🤖 AI Summary
To address the challenges of training vision-language models under low-resource conditions and inefficient multimodal information fusion, this paper proposes a lightweight decoder architecture. The core innovation is a token-level dynamic gating mechanism that automatically learns modality selection strategies without explicit supervision: content words prefer visual cues, while function words rely on linguistic cues—ensuring both interpretability and flexibility. Additionally, the method integrates feature modulation, channel-wise attention, and auxiliary contrastive learning to enhance representation quality. Under strict constraints of limited data and computational resources, the proposed approach achieves performance comparable to or surpassing state-of-the-art baselines across five mainstream multimodal benchmark tasks—including VQA, image captioning, and cross-modal retrieval—demonstrating its efficiency, generalizability, and practical applicability in resource-constrained settings.
📝 Abstract
Training vision-language models on cognitively-plausible amounts of data requires rethinking how models integrate multimodal information.
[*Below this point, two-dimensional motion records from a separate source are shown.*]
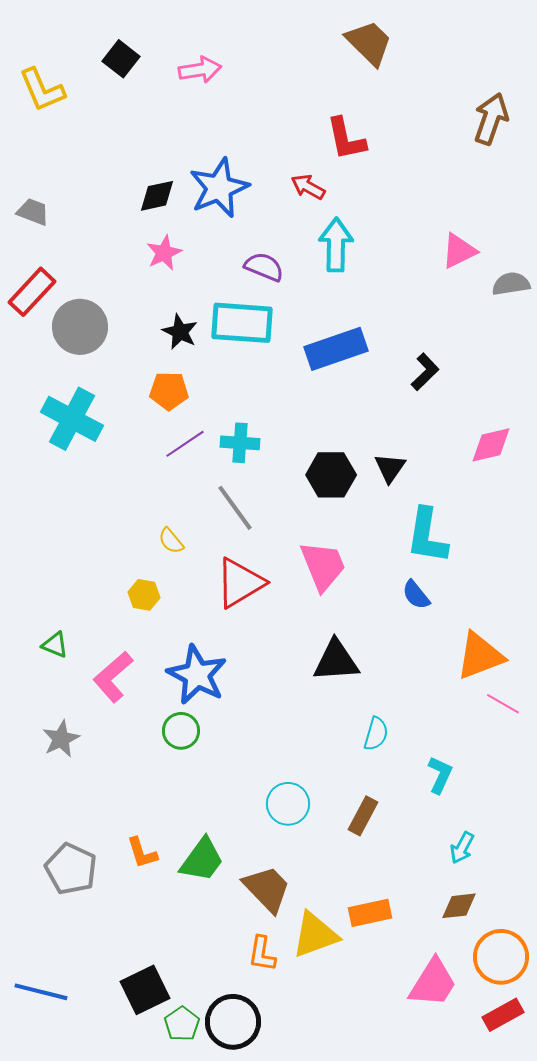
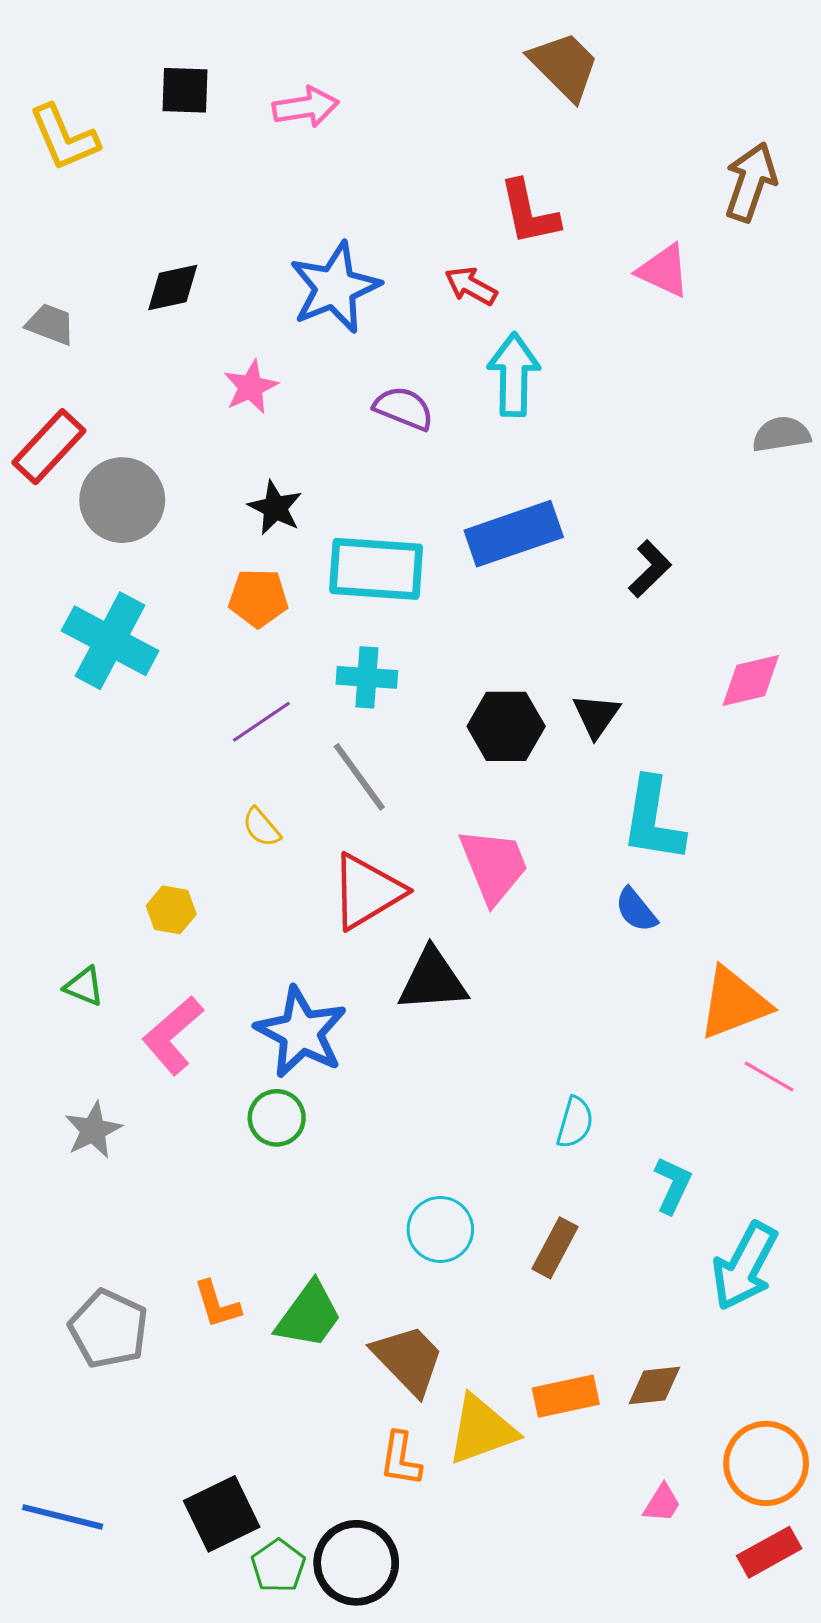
black square: (121, 59) -> (185, 90), turned -36
black diamond: (157, 196) -> (173, 287), moved
pink triangle: (459, 251) -> (664, 271), moved, turned 51
cyan rectangle: (242, 323) -> (376, 569), moved
purple line: (185, 444) -> (261, 722), moved
yellow hexagon: (144, 595) -> (171, 910), moved
black triangle: (336, 661) -> (433, 980), moved
cyan arrow: (462, 848) -> (745, 1266), moved, size x1.8
brown diamond: (459, 906) -> (654, 1385), moved
pink trapezoid: (433, 983) -> (662, 1503), size x0.5

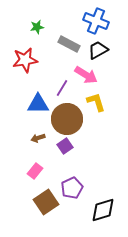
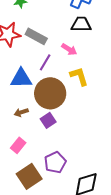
gray rectangle: (69, 44) -> (36, 36), moved
black trapezoid: (98, 50) -> (81, 24), turned 30
pink arrow: (86, 75) -> (69, 49), size x0.7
Within the constraints of the Vision track for the BabyLM Challenge 2025, we propose a lightweight decoder-based architecture with (1) token-wise dynamic gating for adaptive fusion of linguistic and visual cues, (2) feature modulation and channel attention to maximise the utility of limited visual information and (3) auxiliary contrastive objectives for visual grounding. Evaluation on five benchmarks (BLiMP, BLiMP Supplement, EWoK, Winoground and VQA) shows competitive or superior performance to multimodal baselines. More notably, our dynamic gate discovers interpretable patterns without explicit supervision, favouring visual cues for content words and linguistic cues for function words. While we identify limitations in the Challenge constraints, such as the information bottleneck created by global image embeddings and training instability from the dataset split, our findings establish dynamic gating as a powerful tool for efficient multimodal learning, offering both interpretability and performance even under severe constraints.